DOI: 10.15227/orgsyn.094.0109

Synthesis of Allenyl Mesylate by a Johnson-Claisen Rearrangement. Preparation of 3-(((tert-butyldiphenyl-silyl)oxy)methyl)penta-3,4-dien-1-yl methanesulfonate

Submitted by Joseph E. Burchick. Jr., Sarah M. Wells, and Kay M. Brummond^1*

Checked by Susan M. Stevenson and Sarah E. Reisman

1. Procedure

A. 4-((tert-Butyldiphenylsilyl)oxy)but-2-yn-1-ol (1). A 1-L single-necked round-bottomed flask (Note 1) equipped with a rubber septum, 3 cm Teflon-coated elliptical stir bar, and nitrogen inlet needle through the septum is charged sequentially with 2-butyn-1,4-diol (7.32 g, 85.0 mmol, 2.0 equiv) and imidazole (3.47 g, 51.0 mmol, 1.2 equiv) (Note 2) by temporarily removing the septum.

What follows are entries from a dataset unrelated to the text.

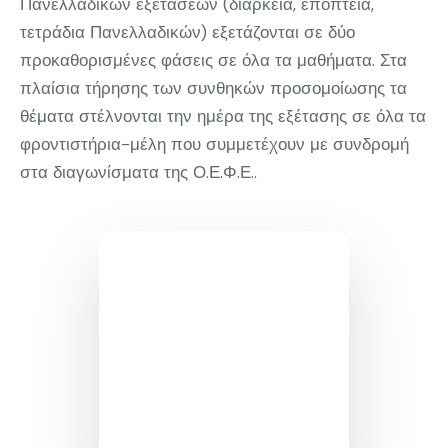
Πανελλαδικών εξετάσεων (διάρκεια, εποπτεία,
τετράδια Πανελλαδικών) εξετάζονται σε δύο
προκαθορισμένες φάσεις σε όλα τα μαθήματα. Στα
πλαίσια τήρησης των συνθηκών προσομοίωσης τα
θέματα στέλνονται την ημέρα της εξέτασης σε όλα τα
φροντιστήρια-μέλη που συμμετέχουν με συνδρομή
στα διαγωνίσματα της Ο.Ε.Φ.Ε..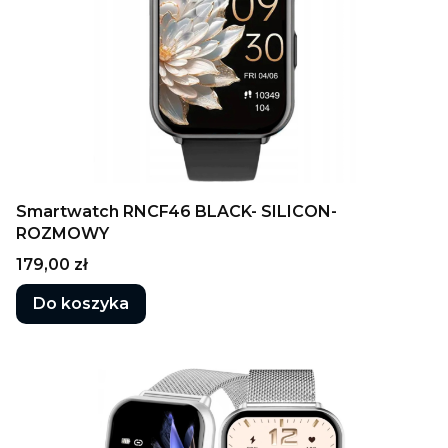
Smartwatch RNCF46 BLACK- SILICON-
ROZMOWY
Cena
179,00 zł
Do koszyka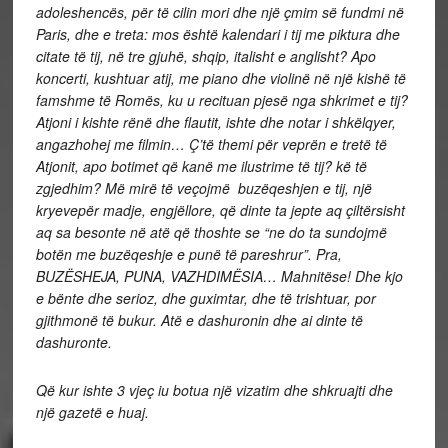
adoleshencës, për të cilin mori dhe një çmim së fundmi në
Paris, dhe e treta: mos është kalendari i tij me piktura dhe
citate të tij, në tre gjuhë, shqip, italisht e anglisht? Apo
koncerti, kushtuar atij, me piano dhe violinë në një kishë të
famshme të Romës, ku u recituan pjesë nga shkrimet e tij?
Atjoni i kishte rënë dhe flautit, ishte dhe notar i shkëlqyer,
angazhohej me filmin… Ç’të themi për veprën e tretë të
Atjonit, apo botimet që kanë me ilustrime të tij? kë të
zgjedhim? Më mirë të veçojmë buzëqeshjen e tij, një
kryevepër madje, engjëllore, që dinte ta jepte aq çiltërsisht
aq sa besonte në atë që thoshte se “ne do ta sundojmë
botën me buzëqeshje e punë të pareshrur”. Pra,
BUZËSHEJA, PUNA, VAZHDIMËSIA… Mahnitëse! Dhe kjo
e bënte dhe serioz, dhe guximtar, dhe të trishtuar, por
gjithmonë të bukur. Atë e dashuronin dhe ai dinte të
dashuronte.
Që kur ishte 3 vjeç iu botua një vizatim dhe shkruajti dhe
një gazetë e huaj.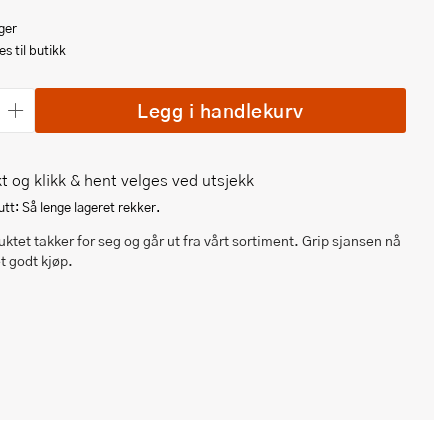
ger
s til butikk
Legg i handlekurv
t og klikk & hent velges ved utsjekk
tt: Så lenge lageret rekker.
ktet takker for seg og går ut fra vårt sortiment. Grip sjansen nå
et godt kjøp.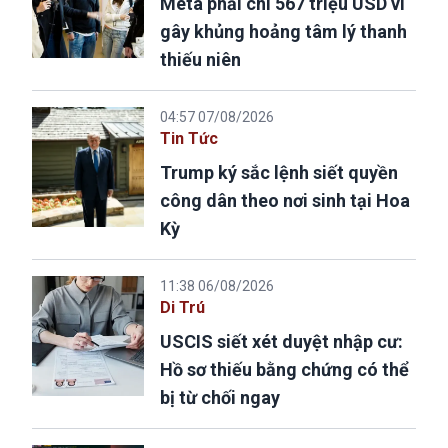
Meta phải chi 567 triệu USD vì
gây khủng hoảng tâm lý thanh
thiếu niên
04:57 07/08/2026
Tin Tức
Trump ký sắc lệnh siết quyền
công dân theo nơi sinh tại Hoa
Kỳ
11:38 06/08/2026
Di Trú
USCIS siết xét duyệt nhập cư:
Hồ sơ thiếu bằng chứng có thể
bị từ chối ngay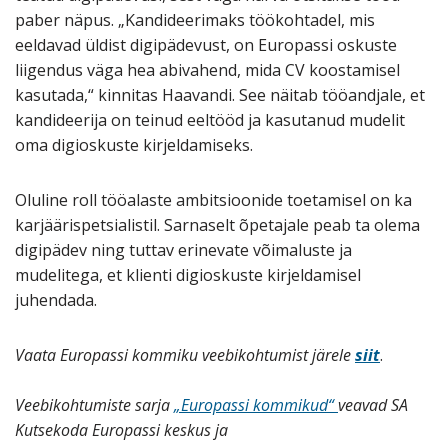
paber näpus. „Kandideerimaks töökohtadel, mis
eeldavad üldist digipädevust, on Europassi oskuste
liigendus väga hea abivahend, mida CV koostamisel
kasutada,“ kinnitas Haavandi. See näitab tööandjale, et
kandideerija on teinud eeltööd ja kasutanud mudelit
oma digioskuste kirjeldamiseks.
Oluline roll tööalaste ambitsioonide toetamisel on ka
karjäärispetsialistil. Sarnaselt õpetajale peab ta olema
digipädev ning tuttav erinevate võimaluste ja
mudelitega, et klienti digioskuste kirjeldamisel
juhendada.
Vaata Europassi kommiku veebikohtumist järele
siit
.
Veebikohtumiste sarja
„Europassi kommikud“
veavad SA
Kutsekoda Europassi keskus ja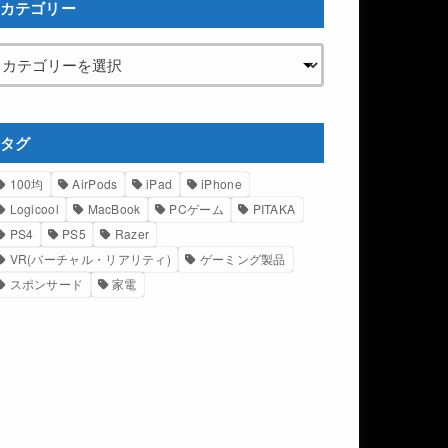
カテゴリー
タグ
100均
AirPods
iPad
iPhone
Logicool
MacBook
PCゲーム
PITAKA
PS4
PS5
Razer
VR(バーチャル・リアリティ)
ゲーミング製品
スポンサード
家電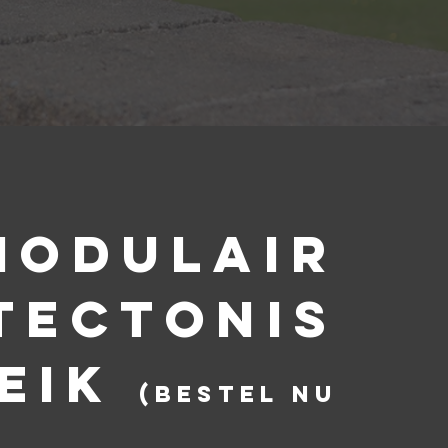
MODULAIR
tectonis
REIK
(bestel nu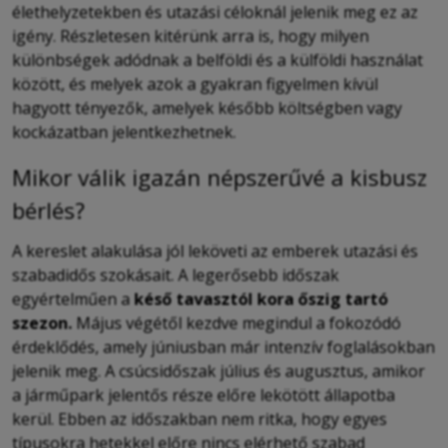
élethelyzetekben és utazási céloknál jelenik meg ez az
igény. Részletesen kitérünk arra is, hogy milyen
különbségek adódnak a belföldi és a külföldi használat
között, és melyek azok a gyakran figyelmen kívül
hagyott tényezők, amelyek később költségben vagy
kockázatban jelentkezhetnek.
Mikor válik igazán népszerűvé a kisbusz
bérlés?
A kereslet alakulása jól leköveti az emberek utazási és
szabadidős szokásait. A legerősebb időszak
egyértelműen a
késő tavasztól kora őszig tartó
szezon.
Május végétől kezdve megindul a fokozódó
érdeklődés, amely júniusban már intenzív foglalásokban
jelenik meg. A csúcsidőszak július és augusztus, amikor
a járműpark jelentős része előre lekötött állapotba
kerül. Ebben az időszakban nem ritka, hogy egyes
típusokra hetekkel előre nincs elérhető szabad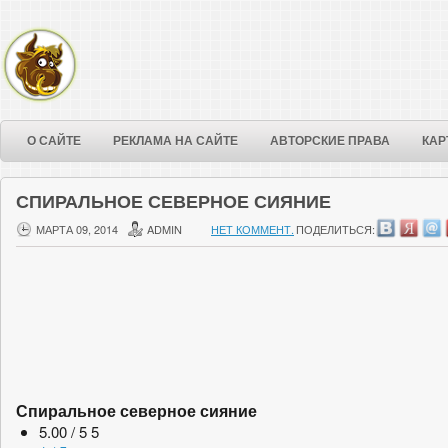
О САЙТЕ
РЕКЛАМА НА САЙТЕ
АВТОРСКИЕ ПРАВА
КАР
СПИРАЛЬНОЕ СЕВЕРНОЕ СИЯНИЕ
МАРТА 09, 2014
ADMIN
НЕТ КОММЕНТ.
ПОДЕЛИТЬСЯ:
Спиральное северное сияние
5.00 / 5
5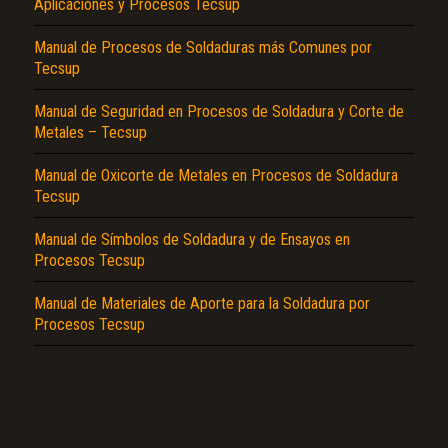
Aplicaciones y Procesos Tecsup
Manual de Procesos de Soldaduras más Comunes por
Tecsup
Manual de Seguridad en Procesos de Soldadura y Corte de
Metales – Tecsup
Manual de Oxicorte de Metales en Procesos de Soldadura
El Título es incorrecto según el contenido.
Tecsup
Texto o Imagen de portada son erróneos.
Manual de Símbolos de Soldadura y de Ensayos en
No carga o no se visualiza el contenido.
Procesos Tecsup
Reportar otro tipo de error...
Manual de Materiales de Aporte para la Soldadura por
Procesos Tecsup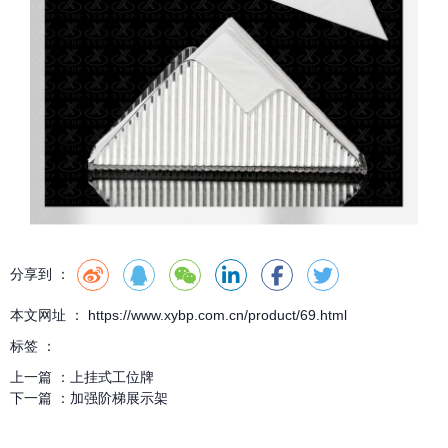
分享到 ：
本文网址 ： https://www.xybp.com.cn/product/69.html
标签 ：
上一篇 ：
上挂式工位牌
下一篇 ：
加强阶梯展示架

The flask is evacuated (3 mmHg) and backfilled with nitrogen, and dichloromethane (280 mL) is added using an oven-dried 500-mL graduated cylinder by temporarily removing the septum, at which point an oily top-layer forms (Figure 1, left). Homogeneity is achieved by adding N,N-dimethylformamide (25 mL) using a syringe (Figure 1, middle) (Notes 3 and 4). tert-Butyldiphenylsilyl chloride (11.69 g, 42.5 mmol, 1 equiv) (Note 2), weighed out in a tared syringe, is added in one portion at room temperature, causing a white precipitate to form (Figure 1, right).

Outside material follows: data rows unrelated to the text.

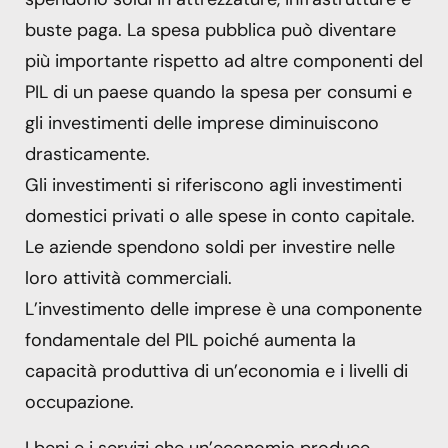
buste paga. La spesa pubblica può diventare
più importante rispetto ad altre componenti del
PIL di un paese quando la spesa per consumi e
gli investimenti delle imprese diminuiscono
drasticamente.
Gli investimenti si riferiscono agli investimenti
domestici privati ​​o alle spese in conto capitale.
Le aziende spendono soldi per investire nelle
loro attività commerciali.
L’investimento delle imprese è una componente
fondamentale del PIL poiché aumenta la
capacità produttiva di un’economia e i livelli di
occupazione.
I beni e i servizi che un’economia produce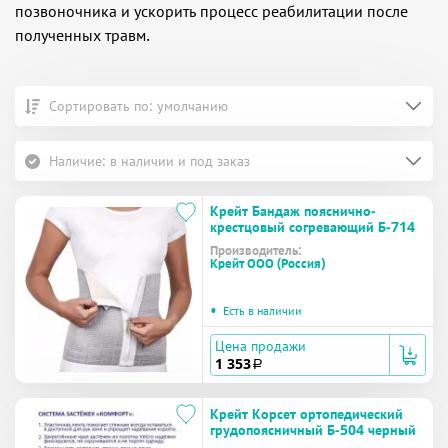
позвоночника и ускорить процесс реабилитации после
полученных травм.
Сортировать по: умолчанию
Наличие: в наличии и под заказ
Крейт Бандаж пояснично-
крестцовый согревающий Б-714
Производитель:
Крейт ООО (Россия)
•
Есть в наличии
Цена продажи
1 353
a
Крейт Корсет ортопедический
грудопоясничный Б-504 черный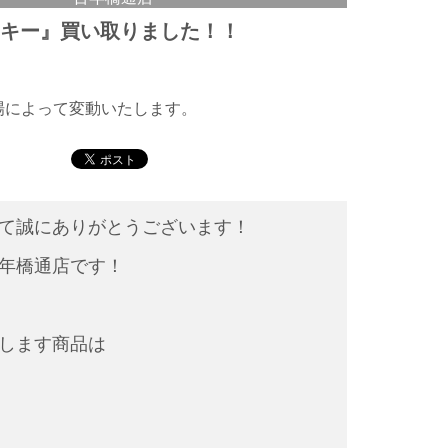
スキー』買い取りました！！
相場によって変動いたします。
して誠にありがとうございます！
年橋通店です！
します商品は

Figure 1. Progression of reaction mixture

After stirring at 500 rpm for 3 h, the septum is removed and diethyl ether (300 mL) is added to the reaction flask (Note 5). The mixture is transferred to a 2-L separatory funnel and washed with deionized water (1 x 400 mL) and brine (2 x 250 mL). The organic layer is dried over magnesium sulfate (11 g) and filtered through a medium porosity fritted glass vacuum funnel. The filtrate is concentrated via rotary evaporation (40 °C, 10 mmHg) to afford 15.17 g of a clear yellow oil. This residue is purified via flash column chromatography (Note 6). The fractions containing the product are combined and concentrated via rotary evaporation (40 °C, 10 mmHg) followed by further concentration (20 °C, 3.5 mmHg) to afford 9.45 g (69%) (Note 7) of tert-butyldiphenylsilyl)oxy)but-2-yn-1-ol (1) as a clear, pale-yellow oil (Note 8).

B. Ethyl 3-(((tert-butyldiphenylsilyl)oxy)methyl)penta-3,4-dienoate (2). A three-necked, 100-mL, round-bottomed flask is equipped with a 2 cm Teflon-coated cylindrical stir bar, a rubber septum, a glass stopper, and a 2-mL Dean-Stark trap. The Dean-Stark trap is fitted with a condenser that is fitted with a septum pierced with nitrogen inlet needle (Figure 2) (Note 9). The entire apparatus is flame-dried under vacuum (3.5 mmHg), filled with nitrogen, and allowed to cool before 4-((tert-butyldiphenylsilyl)oxy)but-2-yn-1-ol (1) (9.60 g, 29.6 mmol, 1 equiv) and triethyl orthoacetate (27.1 mL, 147.9 mmol, 5 equiv) are added sequentially via syringe through the flask septum (Note 10). The flask is lowered into an oil bath preheated to 150 °C and propionic acid (0.66 mL, 8.88 mmol, 0.30 equiv) is added dropwise over 2 min via syringe through the flask septum. Additional portions of propionic acid (0.22 mL, 2.96 mmol, 0.10 equiv) are added after 4 h and 8 h (2 x 0.22 mL).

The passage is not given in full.